Parmalat - L'onde de choc pourrait bousculer des grandes banques nationales mais aussi étrangères

LE MONDE | 22.12.03 | 13h45

Capitalia, principal créancier de Parmalat, est en première ligne. Bank of America et Citigroup avaient élaboré les montages dans des paradis fiscaux.

Milan correspondance

Considéré par certains observateurs comme le banquier le plus puissant d'Italie, Cesare Geronzi, président de la banque romaine Capitalia (née de l'intégration entre la Banca di Roma et la Bipop), est aujourd'hui dans une position inconfortable. Sa banque est dans l'œil du cyclone dans l'affaire Parmalat, comme dans celle de la faillite du groupe agroalimentaire Cirio en 2002. Le coup est rude pour ce proche d'Antonio Fazio - le gouverneur de la banque d'Italie, aujourd'hui sur la sellette -, qui était considéré, depuis la disparition d'Enrico Cuccia, le mythique patron de Mediobanca, comme l'homme fort de la finance italienne. M. Geronzi était depuis plusieurs années l'un des banquiers de confiance de Calisto Tanzi, patron de Parmalat jusqu'à la semaine dernière. Des liens réciproques : M. Tanzi était entré, en avril 2001, au conseil d'administration de Capitalia, et Parmalat avait pris une participation de 1,5 % au capital du Mediocredito Centrale, la banque d'affaires du groupe Capitalia.
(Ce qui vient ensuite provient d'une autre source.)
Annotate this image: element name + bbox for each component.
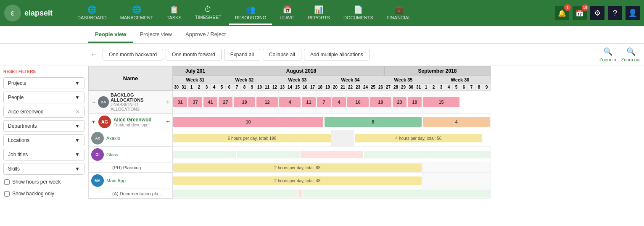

La banque romaine semble aujourd'hui l'établissement de crédit le plus exposé envers Parmalat, avec des crédits pour 362 millions d'euros, et, de fait, c'est celui qui a été le plus pénalisé en Bourse, vendredi 19 décembre, chutant de 4,6 %. M. Geronzi est en plus mauvaise posture encore dans l'affaire Cirio : voici deux semaines, la nouvelle de sa mise en cause dans l'enquête judiciaire liée à la faillite de l'autre groupe agroalimentaire a provoqué un choc considérable dans les milieux bancaires.

L'hypothèse des magistrats est que Cirio ait procédé à une "banqueroute préférentielle", à savoir que le groupe, sur le point de faire faillite, aurait favorisé certains de ses créanciers — Capitalia en l'occurrence — au détriment d'autres. Le patron de Capitalia, tout en affirmant avoir la conscience tranquille, a laissé entendre au quotidien La Repubblica qu'on ne le touchait que pour mieux atteindre la vraie cible, le gouverneur de la banque centrale italienne, faisant allusion à la guerre ouverte menée par le ministre de l'économie, Giulio Tremonti, à l'encontre de M. Fazio. N'empêche : M. Geronzi entretenait de solides liens avec Sergio Cragnotti, le très contesté patron de Cirio, dont il a accompagné l'ascension durant une décennie, tout comme il le fit avec Cesare Tanzi. Pour l'anecdote, la presse italienne a fait ses choux gras de l'amitié entre les héritiers de ces trois personnages : les fils Geronzi, Tanzi et Cragnotti ont en effet créé une société, Gea World, pour gérer des contrats de joueurs de football.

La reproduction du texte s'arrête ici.